No, this isn’t a post about failing to be like John Travolta, nor about discovering that my Discovery is a heap of rubbish. No, the frustration stems from the fact that I dare not drive it! However, I would also like to officially relaunch Project Budget 4×4 – my attempts to prove that 4x4s need not be expensive to buy and own.
Back to why I’m frustrated. Just driving the Discovery home was risky, as I’ve absolutely no idea when the timing belt was last replaced. The people selling the car certainly didn’t have a clue, though they did helpfully tell me that it looked to be in good condition – this belt that you can’t see without dismantling the front of the engine…
In short, the timing or cambelt transmits power from the crankshaft to the camshaft. The crankshaft is turned by the pistons as the engine fires, the camshaft opens and closes the valves at the right point. So, what’s so bad about a timing belt failing? The not insignificant problem caused by the fact that on most engines, the pistons and valves move in the same space. They overlap, but the way the timing works means that they’re never in the same space at the same time. Unless the timing is massively out – like if the belt has snapped or something…
If the pistons come up and smash into the valves, there’s going to be damage. It varies from engine to engine, but there’s a very good chance that a large number of valves will be bent and therefore useless, and you might have damage to the cylinder head as well. So, it needs replacing – and pretty darned soon.
I’ve booked the car in with a garage, because the job can be a mucky one and I’m very worried about further staining our already disgusting driveway – the BX’s various leaks allied to once owning a Mini have left it in a bit of a state. If I’m not careful, folk will be turning up wanting to frack my driveway…
There is also a requirement for tools I don’t own, and when you start adding up the price of things, farming the job out starts looking more sensible. Sadly I must wait for parts to arrive, so that leaves me with a Discovery I can’t drive. Not that I can’t meddle with it – the sun is shining, it’s on my driveway and the to do list is sizeable.
The first job was to clean up the interior. It was disgusting as the car had been used to ferry children, dogs and horse paraphernalia about the place. Scrubbing the seats, plastics and carpets with soapy water has improved things greatly, as has a session with Henry the vacuum cleaner. I then started getting a bit carried away and pulled out the rear carpet to find this.

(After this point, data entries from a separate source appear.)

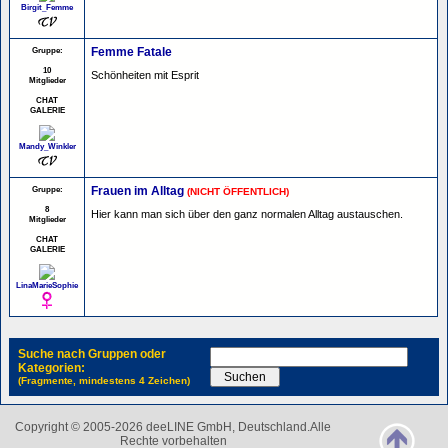
Birgit_Femme
Gruppe:
Femme Fatale
10
Schönheiten mit Esprit
Mitglieder
CHAT
GALERIE
Mandy_Winkler
Gruppe:
Frauen im Alltag
(NICHT ÖFFENTLICH)
8
Hier kann man sich über den ganz normalen Alltag austauschen.
Mitglieder
CHAT
GALERIE
LinaMarieSophie
Suche nach Gruppen oder
Kategorien:
(Fragmente, mindestens 4 Zeichen)
Copyright © 2005-2026 deeLINE GmbH, Deutschland.Alle
Rechte vorbehalten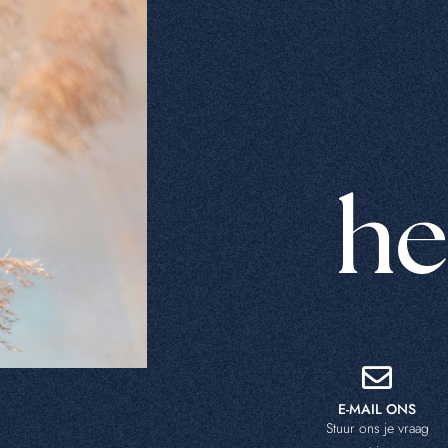
he
E-MAIL ONS
Stuur ons je vraag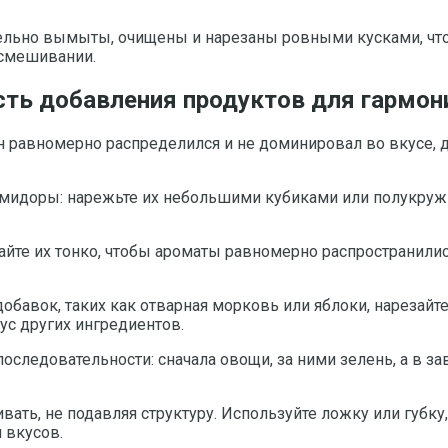
тельно вымыты, очищены и нарезаны ровными кусками, чт
 смешивании.
сть добавления продуктов для гармон
он равномерно распределился и не доминировал во вкусе, д
омидоры: нарежьте их небольшими кубиками или полукруж
айте их тонко, чтобы ароматы равномерно распространилис
обавок, таких как отварная морковь или яблоки, нарезай
ус других ингредиентов.
следовательности: сначала овощи, за ними зелень, а в з
ать, не подавляя структуру. Используйте ложку или губку
 вкусов.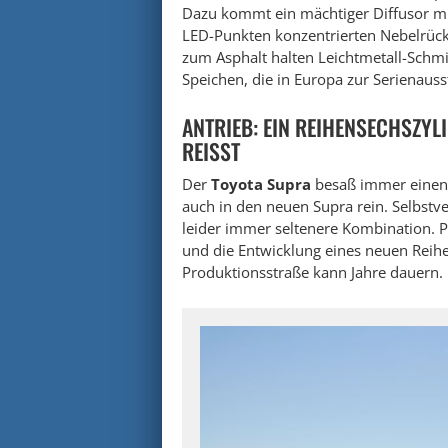
Dazu kommt ein mächtiger Diffusor mit
LED-Punkten konzentrierten Nebelrück
zum Asphalt halten Leichtmetall-Schm
Speichen, die in Europa zur Serienaus
ANTRIEB: EIN REIHENSECHSZYL
REISST
Der
Toyota Supra
besaß immer eine
auch in den neuen Supra rein. Selbstv
leider immer seltenere Kombination. P
und die Entwicklung eines neuen Reihe
Produktionsstraße kann Jahre dauern.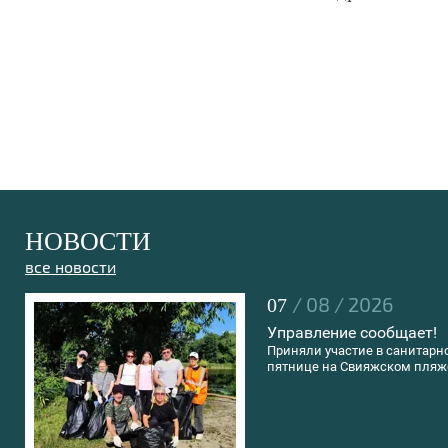
НОВОСТИ
все новости
/ 08 / 2026
07
Управление сообщает!
Приняли участие в санитарн
пятнице на Свияжском пляж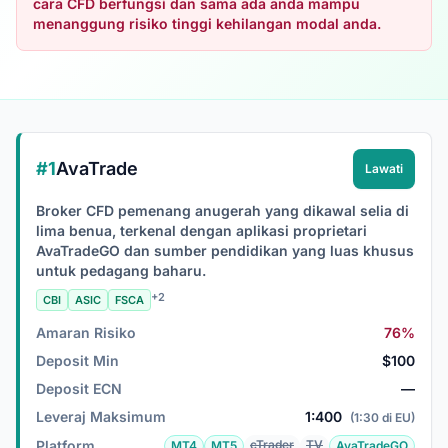
cara CFD berfungsi dan sama ada anda mampu
menanggung risiko tinggi kehilangan modal anda.
#1
AvaTrade
Lawati
Broker CFD pemenang anugerah yang dikawal selia di
lima benua, terkenal dengan aplikasi proprietari
AvaTradeGO dan sumber pendidikan yang luas khusus
untuk pedagang baharu.
+2
CBI
ASIC
FSCA
Amaran Risiko
76%
Deposit Min
$100
Deposit ECN
—
Leveraj Maksimum
1:400
(1:30 di EU)
Platform
cTrader
TV
MT4
MT5
AvaTradeGO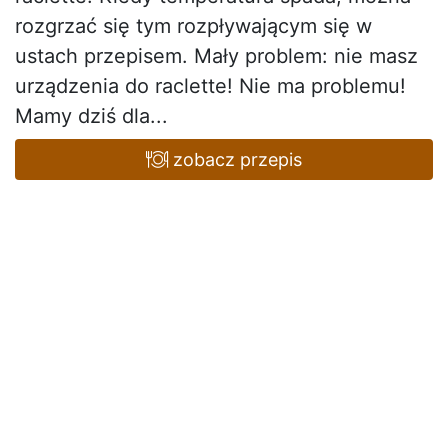
rozgrzać się tym rozpływającym się w
ustach przepisem. Mały problem: nie masz
urządzenia do raclette! Nie ma problemu!
Mamy dziś dla...
zobacz przepis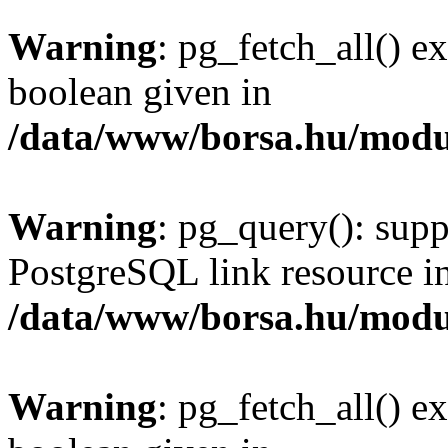
Warning
: pg_fetch_all() e
boolean given in
/data/www/borsa.hu/modu
Warning
: pg_query(): supp
PostgreSQL link resource i
/data/www/borsa.hu/modu
Warning
: pg_fetch_all() e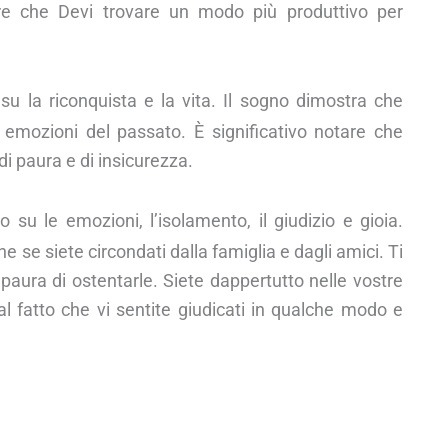
are che Devi trovare un modo più produttivo per
su la riconquista e la vita. Il sogno dimostra che
e emozioni del passato. È significativo notare che
di paura e di insicurezza.
 su le emozioni, l’isolamento, il giudizio e gioia.
e se siete circondati dalla famiglia e dagli amici. Ti
 paura di ostentarle. Siete dappertutto nelle vostre
al fatto che vi sentite giudicati in qualche modo e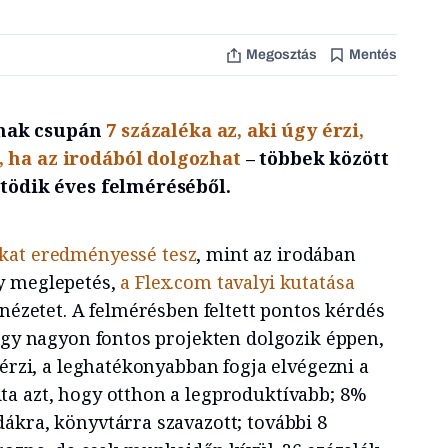
Megosztás
Mentés
nak csupán
7 százaléka az, aki úgy érzi,
 ha az irodából dolgozhat
– többek között
ötödik éves felméréséből.
kat eredményessé tesz
, mint az irodában
y meglepetés,
a Flex.com tavalyi kutatása
 nézetet. A felmérésben feltett pontos kérdés
 egy nagyon fontos projekten dolgozik éppen,
 érzi, a leghatékonyabban fogja elvégezni a
a azt, hogy otthon a legproduktívabb; 8%
ákra, könyvtárra szavazott; további 8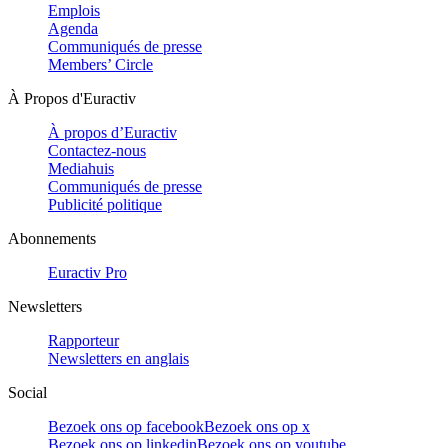
Emplois
Agenda
Communiqués de presse
Members’ Circle
À Propos d'Euractiv
À propos d’Euractiv
Contactez-nous
Mediahuis
Communiqués de presse
Publicité politique
Abonnements
Euractiv Pro
Newsletters
Rapporteur
Newsletters en anglais
Social
Bezoek ons op facebook
Bezoek ons op x
Bezoek ons op linkedin
Bezoek ons op youtube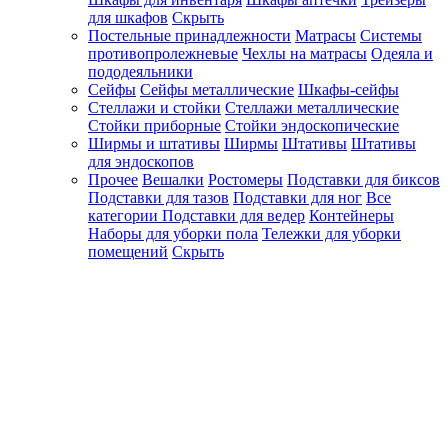
для шкафов
Скрыть
Постельные принадлежности
Матрасы
Системы
противопролежневые
Чехлы на матрасы
Одеяла и
пододеяльники
Сейфы
Сейфы металлические
Шкафы-сейфы
Стеллажи и стойки
Стеллажи металлические
Стойки приборные
Стойки эндоскопические
Ширмы и штативы
Ширмы
Штативы
Штативы
для эндоскопов
Прочее
Вешалки
Ростомеры
Подставки для биксов
Подставки для тазов
Подставки для ног
Все
категории
Подставки для ведер
Контейнеры
Наборы для уборки пола
Тележки для уборки
помещений
Скрыть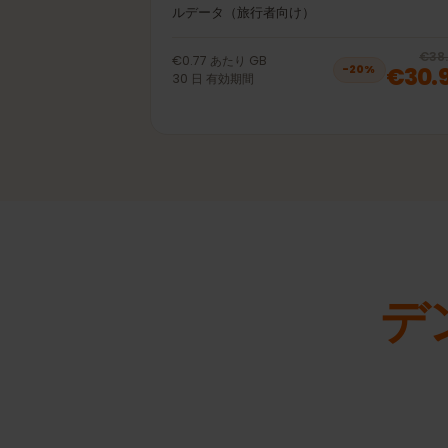
40GB 30日
プリペイドeSIM デンマーク LTE | 4G | 
ルデータ（旅行者向け）
€0.77
あたり
GB
€30
−
20
%
30
日
有効期間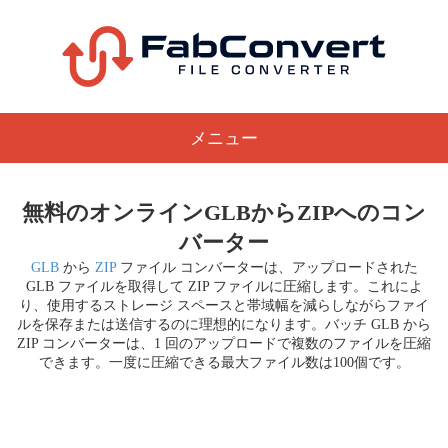
メニュー
無料のオンラインGLBからZIPへのコン
バーター
GLB
から
ZIP
ファイル コンバーターは、アップロードされた
GLB ファイルを取得して ZIP ファイルに圧縮します。これによ
り、使用するストレージ スペースと帯域幅を減らしながらファイ
ルを保存または送信するのに理想的になります。バッチ GLB から
ZIP コンバーターは、1 回のアップロードで複数のファイルを圧縮
できます。一度に圧縮できる最大ファイル数は100個です。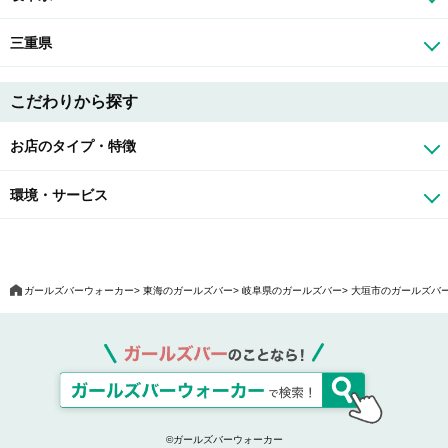
三重県
こだわりから探す
お店のタイプ・特徴
環境・サービス
ガールズバーウォーカー
東海のガールズバー
岐阜県のガールズバー
大垣市のガールズバ
©ガールズバーウォーカー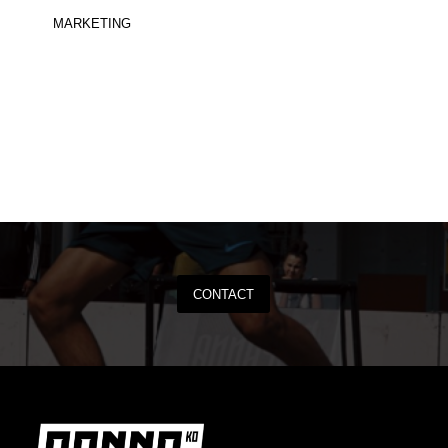
MARKETING
CONTACT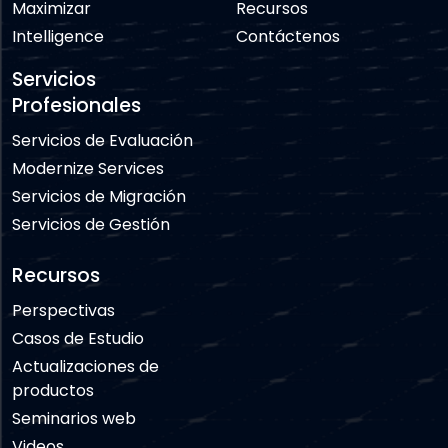
Maximizar
Recursos
Intelligence
Contáctenos
Servicios
Profesionales
Servicios de Evaluación
Modernize Services
Servicios de Migración
Servicios de Gestión
Recursos
Perspectivas
Casos de Estudio
Actualizaciones de
productos
Seminarios web
Videos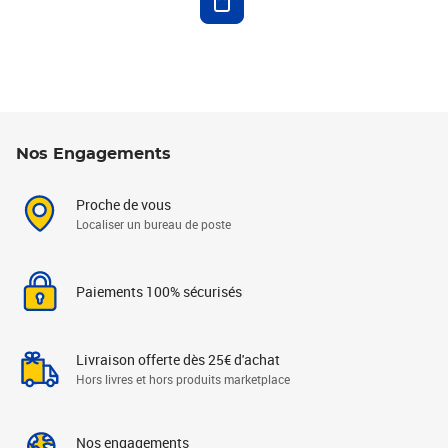
Nos Engagements
Proche de vous
Localiser un bureau de poste
Paiements 100% sécurisés
Livraison offerte dès 25€ d'achat
Hors livres et hors produits marketplace
Nos engagements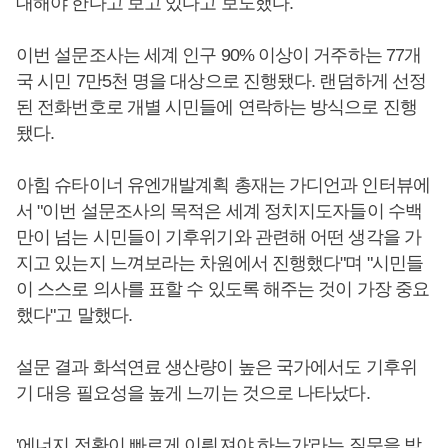
대해야 한다고 보고 있다고 보도했다.
이번 설문조사는 세계 인구 90% 이상이 거주하는 77개
국 시민 7만5천 명을 대상으로 진행됐다. 랜덤하게 선정
된 전화번호로 개별 시민들에 연락하는 방식으로 진행
됐다.
아힘 슈타이너 유엔개발계획 총재는 가디언과 인터뷰에
서 "이번 설문조사의 목적은 세계 정치지도자들이 수백
만이 넘는 시민들이 기후위기와 관련해 어떤 생각을 가
지고 있는지 느껴보라는 차원에서 진행했다"며 "시민들
이 스스로 의사를 표할 수 있도록 해주는 것이 가장 중요
했다"고 말했다.
설문 결과 화석연료 생산량이 높은 국가에서도 기후위
기 대응 필요성을 높게 느끼는 것으로 나타났다.
'에너지 전환이 빠르게 이뤄져야 하는가'라는 질문을 받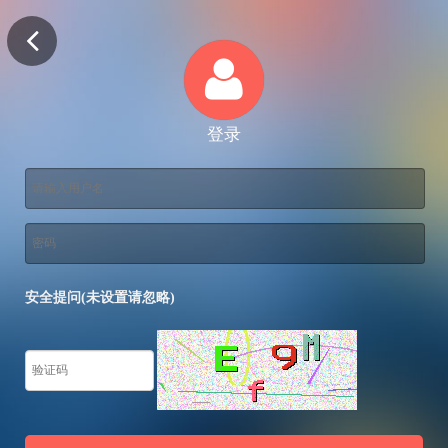
登录
安全提问(未设置请忽略)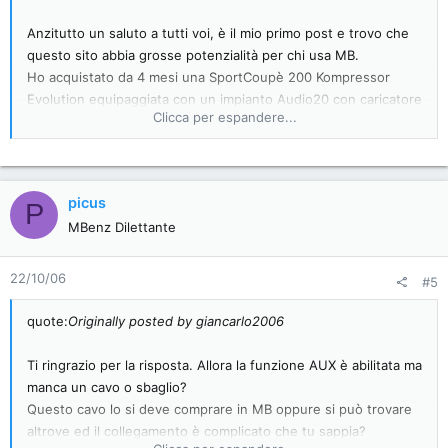
Anzitutto un saluto a tutti voi, è il mio primo post e trovo che
questo sito abbia grosse potenzialità per chi usa MB.
Ho acquistato da 4 mesi una SportCoupè 200 Kompressor
Evolution equipaggiata con un impianto Audio20 con caricatore
Clicca per espandere...
CD singolo.
Volendo capire se tale impianto acccetta connessioni AUX ho
pigiato il tasto CDC come scritto sul manuale e mi compare la
scritta "INPUT ACTIVE".
picus
P
La domanda, non avendo trovato nessuna presa all'interno del
MBenz Dilettante
cassetto portaoggetti mi chiedo: secondo voi sono io che non
la trovo o il mio modello non la prevede?
Se non prevista è possibile intervenire e con quale costi? E'
22/10/06
#5
possibile fare un po' di fai da te eventualemente per
aggiungere la presa.
quote:
Originally posted by giancarlo2006
Confesso che ho anche sfrugugliato nel forum di 4R ma non
Ti ringrazio per la risposta. Allora la funzione AUX è abilitata ma
ne sono venuto a capo.
manca un cavo o sbaglio?
Questo cavo lo si deve comprare in MB oppure si può trovare
altrove ed il collegamento è complicato che tu sappia?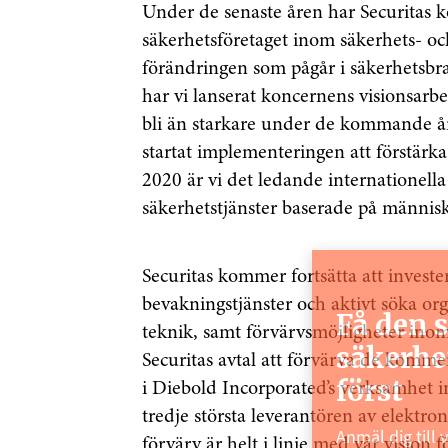
Under de senaste åren har Securitas ko
säkerhetsföretaget inom säkerhets- oc
förändringen som pågår i säkerhetsbr
har vi lanserat koncernens visionsarbete
bli än starkare under de kommande åre
startat implementeringen att förstärka 
2020 är vi det ledande internationella 
säkerhetstjänster baserade på männis
Securitas kommer fortsätta att invest
bevakningstjänster och aktivt söka or
Få den 
teknik, samt förvärvsmöjligheter inom
säkerhe
Securitas avtal att förvärva de kommer
först
i Diebold Incorporated’s verksamhet 
tredje största leverantören av elektro
Anmäl dig till 
förvärv är helt i linje med vår vision 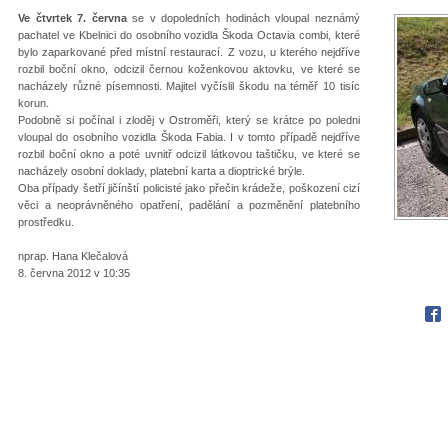
Ve čtvrtek 7. června
se v dopoledních hodinách vloupal neznámý
pachatel ve Kbelnici do osobního vozidla Škoda Octavia combi, které
bylo zaparkované před místní restaurací. Z vozu, u kterého nejdříve
rozbil boční okno, odcizil černou koženkovou aktovku, ve které se
nacházely různé písemnosti. Majitel vyčíslil škodu na téměř 10 tisíc
korun.
Podobně si počínal i zloděj v Ostroměři, který se krátce po poledni
vloupal do osobního vozidla Škoda Fabia. I v tomto případě nejdříve
rozbil boční okno a poté uvnitř odcizil látkovou taštičku, ve které se
nacházely osobní doklady, platební karta a dioptrické brýle.
Oba případy šetří jičínští policisté jako přečin krádeže, poškození cizí
věci a neoprávněného opatření, padělání a pozměnění platebního
prostředku.
nprap. Hana Klečalová
8. června 2012 v 10:35
Fac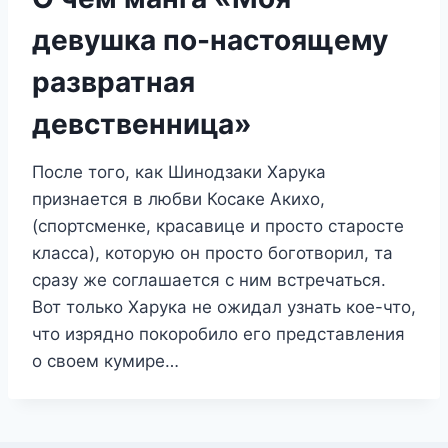
девушка по-настоящему
развратная
девственница»
После того, как Шинодзаки Харука
признается в любви Косаке Акихо,
(спортсменке, красавице и просто старосте
класса), которую он просто боготворил, та
сразу же соглашается с ним встречаться.
Вот только Харука не ожидал узнать кое-что,
что изрядно покоробило его представления
о своем кумире…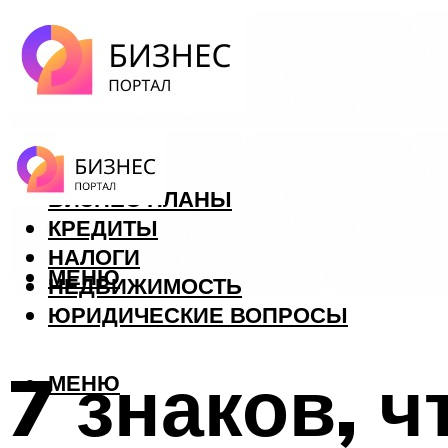
ФОРЕКС
БИЗНЕС ПЛАНЫ
КРЕДИТЫ
НАЛОГИ
МЕНЮ
НЕДВИЖИМОСТЬ
ЮРИДИЧЕСКИЕ ВОПРОСЫ
7 знаков, 
МЕНЮ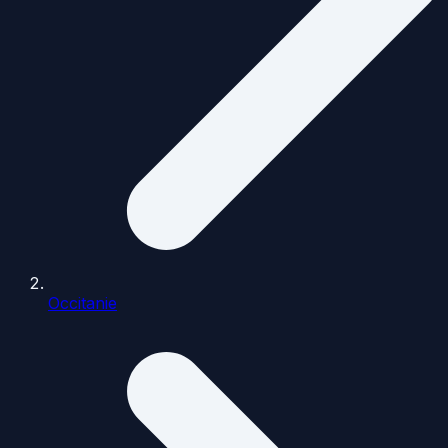
Occitanie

Amazingly, there is metal there. It looks worse than it is really, thanks to bits of icky, rust-soaked foam. I scrubbed it down and gave it a coat of Rustoleum, so it looks alright now. The bigger problem is what to do with the boot floor. It was pretty wet, thanks to leaks from the rear alpine lights (at the sides of the roof) and possibly the rearmost side windows. There’s no point putting the mat back as it’ll just start trapping moisture again. Perhaps I’ll just leave it.
I also fiddled with the rear wiper, so it actually now clears the window – a bent arm and too-long wiper blade being the issues there. It’s all unimportant stuff really, but makes me feel better and gives me a chance to get a feel for the car. After all, I bought it, then disappeared off to a music festival for five days, so I’ve barely seen it since I got it home!
As you can see – my efforts have not been in vain. The interior has come along brilliantly. There is some damage to the driver’s seat, so I’ll leave the cover on it for now. The two front seats seem to have a bit of play in them too – they tilt forward in an unusual manner to allow access to the rear seat. An advisory on the most recently MOT.
I also inspected the damaged rear quarter more closely.
I pulled off the gaffer tape and found some nasty damage. There’s nothing I can do about it so I set about covering it up with a combination of black gaffer tape and aluminium tape – which at least looks much nicer than the blue gaffer tape previously used! Ideally, it needs an entire rear side, but I can’t see that happening. The gaffer tape smooths over the sharp edges, and the aluminium tape hides a panel gap you can get your hand in!
Attempts to investigate a braking issue – it pulls to one side on heavy braking – were frustrated by the fact that I can’t find a suitable socket for the wheel nuts. I must own one as I managed to remove the Range Rover’s wheels. I wonder where it is?